Britain and the United States said on Monday that their regulators are taking every step needed to ensure that trillions of dollars in derivatives contracts traded across the Atlantic will not be disrupted by any type of Brexit.
Derivatives are widely used by companies to hedge themselves against unexpected moves in borrowing costs or prices for raw materials.
"Market participants can be confident that the clearing and trading of derivatives between the UK and U.S. will maintain the high standards of today when the UK leaves the EU," Bank of England Governor Mark Carney said in a statement.
Currently, derivatives trading in Britain conforms to rules written by the European Union, the trading bloc that the United Kingdom is due to leave on March 29.
U.S. and UK regulators told reporters on Monday that the trading and clearing of derivatives transactions in London and New York, two markets that dominate the global sector, would continue under a similar set of rules once Brexit takes place.
With just over a month to go, it is still unclear if Britain will leave the EU with a transition agreement, or crash out with no deal.

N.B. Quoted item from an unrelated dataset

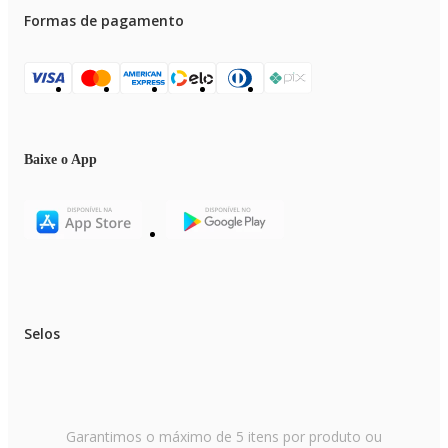
Formas de pagamento
Baixe o App
Selos
Garantimos o máximo de 5 itens por produto ou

The steps announced by the Bank of England, the Financial Conduct Authority and the U.S. Commodity Futures Trading Commission on Monday aim to reassure markets that derivatives will not be disrupted even if there is a "hard" Brexit.
CFTC Chairman Christopher Giancarlo said the measures provide a "bridge over Brexit" through a durable regulatory framework which the thriving trans Atlantic derivatives market may continue and endure.
The measures were yet "another example of the special relationship between our two countries", Britain's finance minister Philip Hammond said.